Construction contract – Terms and conditions – Written contract – Claimant contractor engaging defendant to carry out subcontract works – Parties agreeing contract rates orally but excluding rates from terms of contract – Claimant sending fax to defendant referring to agreed rates – Defendant referring dispute as to rates to adjudicator – Claimant seeking declaration that adjudicator having no jurisdiction to proceed — Whether arrangement between parties amounting to written contract – Declaration granted
The claimant was the main contractor was engaged to construct residential units. In February 2006, it engaged the defendant subcontractor to provide a fixed number of joiners on a day-works basis.
Over the ensuing few months, the claimant issued a series of further written instructions and orders, by which the work that the defendant was to be carry out and its obligations to the claimant were enlarged. The defendant subsequently referred to adjudication a dispute concerning the rates to be paid for its works. An issue arose as to whether: (i) the arrangement constituted a written construction contract for the purposes of section 107 of the Housing Grants, Construction and Regeneration Act 1996; and (ii) if so, the scope of any such contract gave the claimant a contractual right to vary the terms and conditions and oblige the defendant to carry out such variations.
The claimant issued proceedings, seeking declarations that the adjudicator did not have jurisdiction to proceed. It contended that a single contract had been created in February 2006, which, irrespective of its scope at that stage, had not been sufficiently evidenced in writing for the purpose of the 1996 Act. The defendant argued that there were two contracts but, regardless of whether there had been one or two contracts, both had been sufficiently in writing for the purposes of the Act. The adjudication was stayed pending the resolution of those issues.

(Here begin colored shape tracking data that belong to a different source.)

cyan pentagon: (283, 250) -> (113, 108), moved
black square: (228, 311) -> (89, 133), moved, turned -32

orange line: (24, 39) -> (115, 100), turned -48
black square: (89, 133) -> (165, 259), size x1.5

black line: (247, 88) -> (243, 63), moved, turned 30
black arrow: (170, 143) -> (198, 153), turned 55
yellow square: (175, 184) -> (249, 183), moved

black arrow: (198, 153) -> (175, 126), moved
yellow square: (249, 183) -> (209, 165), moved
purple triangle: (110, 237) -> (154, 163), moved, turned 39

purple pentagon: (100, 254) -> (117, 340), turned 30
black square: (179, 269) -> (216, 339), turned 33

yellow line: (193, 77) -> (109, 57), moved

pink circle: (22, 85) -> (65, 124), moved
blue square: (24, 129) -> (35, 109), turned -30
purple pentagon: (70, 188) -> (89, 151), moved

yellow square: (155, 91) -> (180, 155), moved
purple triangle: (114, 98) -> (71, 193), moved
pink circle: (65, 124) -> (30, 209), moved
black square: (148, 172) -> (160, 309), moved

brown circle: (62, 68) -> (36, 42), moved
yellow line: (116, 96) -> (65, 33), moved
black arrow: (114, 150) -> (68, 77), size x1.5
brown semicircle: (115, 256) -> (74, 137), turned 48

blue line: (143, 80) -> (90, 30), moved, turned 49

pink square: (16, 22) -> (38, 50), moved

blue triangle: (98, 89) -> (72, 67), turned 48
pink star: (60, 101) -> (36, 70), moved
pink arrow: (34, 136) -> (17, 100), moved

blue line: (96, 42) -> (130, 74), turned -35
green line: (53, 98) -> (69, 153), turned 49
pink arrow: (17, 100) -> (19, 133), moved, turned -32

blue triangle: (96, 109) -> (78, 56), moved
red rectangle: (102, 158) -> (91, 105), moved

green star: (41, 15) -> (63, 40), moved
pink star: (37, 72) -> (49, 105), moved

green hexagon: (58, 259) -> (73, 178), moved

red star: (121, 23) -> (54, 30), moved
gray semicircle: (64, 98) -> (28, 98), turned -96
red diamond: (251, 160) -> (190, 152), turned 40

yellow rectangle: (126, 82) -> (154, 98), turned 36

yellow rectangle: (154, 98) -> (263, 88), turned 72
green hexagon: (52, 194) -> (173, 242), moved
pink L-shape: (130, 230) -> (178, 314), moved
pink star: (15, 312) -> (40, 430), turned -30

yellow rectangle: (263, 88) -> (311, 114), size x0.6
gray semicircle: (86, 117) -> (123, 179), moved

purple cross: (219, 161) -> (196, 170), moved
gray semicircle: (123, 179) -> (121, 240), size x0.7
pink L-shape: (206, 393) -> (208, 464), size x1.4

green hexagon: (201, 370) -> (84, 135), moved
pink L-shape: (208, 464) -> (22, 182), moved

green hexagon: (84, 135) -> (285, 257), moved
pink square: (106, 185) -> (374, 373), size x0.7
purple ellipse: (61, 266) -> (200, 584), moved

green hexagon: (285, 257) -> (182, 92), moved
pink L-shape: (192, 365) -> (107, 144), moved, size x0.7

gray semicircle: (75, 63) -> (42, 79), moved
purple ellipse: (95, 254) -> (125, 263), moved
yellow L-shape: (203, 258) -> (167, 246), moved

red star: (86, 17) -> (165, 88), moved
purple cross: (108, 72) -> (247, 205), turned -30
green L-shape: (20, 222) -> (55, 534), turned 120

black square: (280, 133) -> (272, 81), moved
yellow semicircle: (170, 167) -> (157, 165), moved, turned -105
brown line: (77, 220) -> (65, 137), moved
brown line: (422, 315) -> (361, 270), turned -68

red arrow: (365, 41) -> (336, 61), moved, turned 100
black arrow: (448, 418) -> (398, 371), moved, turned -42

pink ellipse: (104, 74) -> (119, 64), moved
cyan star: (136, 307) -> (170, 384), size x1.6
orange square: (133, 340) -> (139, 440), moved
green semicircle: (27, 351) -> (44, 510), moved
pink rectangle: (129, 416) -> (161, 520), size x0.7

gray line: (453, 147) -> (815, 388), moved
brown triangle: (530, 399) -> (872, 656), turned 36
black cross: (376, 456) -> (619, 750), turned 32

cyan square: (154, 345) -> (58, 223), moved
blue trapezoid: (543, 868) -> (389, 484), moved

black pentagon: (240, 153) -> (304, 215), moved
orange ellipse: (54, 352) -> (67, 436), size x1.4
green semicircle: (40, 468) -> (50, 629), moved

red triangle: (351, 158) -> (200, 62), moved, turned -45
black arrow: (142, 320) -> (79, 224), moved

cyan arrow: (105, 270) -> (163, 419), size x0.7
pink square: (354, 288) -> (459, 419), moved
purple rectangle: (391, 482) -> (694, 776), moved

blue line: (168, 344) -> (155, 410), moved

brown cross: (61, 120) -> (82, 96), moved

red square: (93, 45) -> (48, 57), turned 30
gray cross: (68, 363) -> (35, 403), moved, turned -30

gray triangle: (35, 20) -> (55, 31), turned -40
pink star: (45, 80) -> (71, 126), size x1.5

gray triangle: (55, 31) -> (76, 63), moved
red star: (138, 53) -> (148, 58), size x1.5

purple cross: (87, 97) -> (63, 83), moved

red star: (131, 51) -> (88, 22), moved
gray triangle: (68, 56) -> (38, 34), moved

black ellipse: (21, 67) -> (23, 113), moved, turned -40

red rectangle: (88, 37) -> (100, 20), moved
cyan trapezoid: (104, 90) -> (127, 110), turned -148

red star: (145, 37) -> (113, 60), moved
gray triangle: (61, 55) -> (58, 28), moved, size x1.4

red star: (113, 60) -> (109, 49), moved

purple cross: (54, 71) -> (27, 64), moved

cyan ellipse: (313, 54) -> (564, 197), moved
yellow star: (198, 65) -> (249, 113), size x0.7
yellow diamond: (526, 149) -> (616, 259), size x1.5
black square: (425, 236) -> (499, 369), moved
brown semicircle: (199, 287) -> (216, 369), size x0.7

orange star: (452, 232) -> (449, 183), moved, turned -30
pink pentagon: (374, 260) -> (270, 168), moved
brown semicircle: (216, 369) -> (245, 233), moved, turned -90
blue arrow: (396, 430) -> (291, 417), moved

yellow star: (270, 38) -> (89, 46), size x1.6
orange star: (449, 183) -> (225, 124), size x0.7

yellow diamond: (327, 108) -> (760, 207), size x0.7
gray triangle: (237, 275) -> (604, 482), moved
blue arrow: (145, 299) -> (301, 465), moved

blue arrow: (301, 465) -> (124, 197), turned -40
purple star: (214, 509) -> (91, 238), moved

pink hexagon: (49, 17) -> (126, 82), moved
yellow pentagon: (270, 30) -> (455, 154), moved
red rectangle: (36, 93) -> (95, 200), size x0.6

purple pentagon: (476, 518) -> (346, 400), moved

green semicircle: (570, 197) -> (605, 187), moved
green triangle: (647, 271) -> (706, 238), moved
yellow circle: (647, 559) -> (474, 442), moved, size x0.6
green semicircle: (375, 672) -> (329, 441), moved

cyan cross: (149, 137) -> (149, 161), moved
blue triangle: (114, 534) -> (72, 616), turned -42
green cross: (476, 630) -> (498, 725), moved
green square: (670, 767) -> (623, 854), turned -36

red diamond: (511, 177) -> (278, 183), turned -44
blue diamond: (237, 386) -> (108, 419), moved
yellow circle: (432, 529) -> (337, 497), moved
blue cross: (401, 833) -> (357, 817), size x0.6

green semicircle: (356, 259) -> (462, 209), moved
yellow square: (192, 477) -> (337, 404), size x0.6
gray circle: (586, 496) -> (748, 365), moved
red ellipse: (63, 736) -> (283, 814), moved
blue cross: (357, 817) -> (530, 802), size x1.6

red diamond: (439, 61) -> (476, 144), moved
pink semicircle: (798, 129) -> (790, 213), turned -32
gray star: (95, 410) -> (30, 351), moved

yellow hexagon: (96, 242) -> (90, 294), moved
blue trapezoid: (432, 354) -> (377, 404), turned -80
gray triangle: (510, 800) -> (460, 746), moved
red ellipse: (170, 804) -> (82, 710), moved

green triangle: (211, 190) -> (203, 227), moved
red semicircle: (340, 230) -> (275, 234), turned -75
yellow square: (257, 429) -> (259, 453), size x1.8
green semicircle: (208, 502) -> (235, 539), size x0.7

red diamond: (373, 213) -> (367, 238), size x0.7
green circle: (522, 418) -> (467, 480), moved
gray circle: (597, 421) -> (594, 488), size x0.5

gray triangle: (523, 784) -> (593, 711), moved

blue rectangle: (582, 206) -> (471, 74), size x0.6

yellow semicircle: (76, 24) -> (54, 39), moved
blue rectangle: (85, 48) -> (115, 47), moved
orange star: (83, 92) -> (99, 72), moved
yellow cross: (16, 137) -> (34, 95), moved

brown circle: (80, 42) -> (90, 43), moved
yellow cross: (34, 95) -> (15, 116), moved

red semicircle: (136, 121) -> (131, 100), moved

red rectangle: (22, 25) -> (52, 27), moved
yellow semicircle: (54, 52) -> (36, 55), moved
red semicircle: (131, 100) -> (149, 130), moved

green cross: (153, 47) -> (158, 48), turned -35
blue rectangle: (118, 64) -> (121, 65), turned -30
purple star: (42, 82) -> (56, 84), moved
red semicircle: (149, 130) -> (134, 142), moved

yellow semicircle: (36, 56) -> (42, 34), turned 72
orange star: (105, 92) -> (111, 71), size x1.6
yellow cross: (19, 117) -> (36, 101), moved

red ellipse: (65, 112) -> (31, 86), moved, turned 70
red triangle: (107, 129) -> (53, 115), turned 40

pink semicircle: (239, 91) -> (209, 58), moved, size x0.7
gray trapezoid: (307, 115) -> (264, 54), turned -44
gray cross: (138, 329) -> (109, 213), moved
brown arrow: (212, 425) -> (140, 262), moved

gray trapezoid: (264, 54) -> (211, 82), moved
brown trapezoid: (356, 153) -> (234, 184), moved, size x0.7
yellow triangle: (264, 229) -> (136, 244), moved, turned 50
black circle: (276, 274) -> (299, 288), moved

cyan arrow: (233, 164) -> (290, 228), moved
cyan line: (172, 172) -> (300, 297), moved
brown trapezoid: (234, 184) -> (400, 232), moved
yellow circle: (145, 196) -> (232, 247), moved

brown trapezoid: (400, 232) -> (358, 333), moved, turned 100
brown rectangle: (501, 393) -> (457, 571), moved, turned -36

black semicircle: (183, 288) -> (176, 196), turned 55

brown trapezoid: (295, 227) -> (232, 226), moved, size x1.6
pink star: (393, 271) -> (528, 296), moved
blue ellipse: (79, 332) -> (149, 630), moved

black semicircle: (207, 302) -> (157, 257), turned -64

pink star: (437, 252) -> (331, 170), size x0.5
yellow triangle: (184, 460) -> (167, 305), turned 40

Held: The declaration was granted.
All the terms of a construction contract had to be in or evidenced in writing. It had not been argued that section 107(5) applied, whereby an unchallenged exchange of written submissions concerning the existence of an agreement otherwise than in writing could constitute a written agreement: RJT Consulting Engineers Ltd v DM Engineering (Northern Ireland) Ltd [2002] EWCA Civ 270; [2002] 1 WLR 2344 and Stratfield Saye Estate Trustees v AHL Construction Ltd [2004] EWHC 3286 (TCC) applied.
It was not necessary, for there to be a written construction contract, that the price should be recorded in writing. If, however, the price was agreed orally but was not evidenced in writing, an agreed term was not in writing and the contract was not a written construction contract for the purposes of the 1996 Act. Parties could, both in ordinary contractual terms and for the purposes of a written construction contract under the 1996 Act, have an agreement in which the contract price was not expressly stated or agreed. They could also agree a verbal or mathematical formula by which the price could be determined. It might be possible to determine the price in the light of the background facts; such an exercise would not prevent the construction contract from being a written construction contract under the 1996 Act. However, it was necessary to distinguish between the construction or interpretation exercise that established what the agreed price was and a written confirmation that something had been agreed orally since the former could be a written construction contract under the Act while the latter could not: Murray Building Services v Spree Developments unreported 30 July 2004 considered.
Many construction contracts had implied terms and it would be an extraordinary state of affairs if contracts that would otherwise be written construction contracts were taken outside the operation of the 1996 Act because they contained one or more implied terms. It followed that a written construction contract that did not state the price, orally, in writing or otherwise, would still be a construction contract within the 1996 Act if the price or the rates fell to be determined by reference to an implied term as to reasonable rates or prices: Connex South Eastern Ltd v MJ Building Services Group plc [2004] EWHC 1518 (TCC); [2004] BLR 333 and Allen Wilson Joinery Ltd v Privetgrange Construction Ltd [2008] EWHC 2802 (TCC); 123 Con LR 1 considered.
In the instant case, in respect of the contract at least evidenced by the fax of February 2006, there had been no written contract for the purposes of the 1996 Act. Therefore, the adjudicator, who had been appointed to adjudicate only on the disputed claims arising in connection with that contract, had no jurisdiction.
Andrew Kearney (instructed by Osborne Clark, of Bristol) appeared for the claimant; Abdul Jinadu (instructed by Deacon Standen Associates) appeared for the defendant.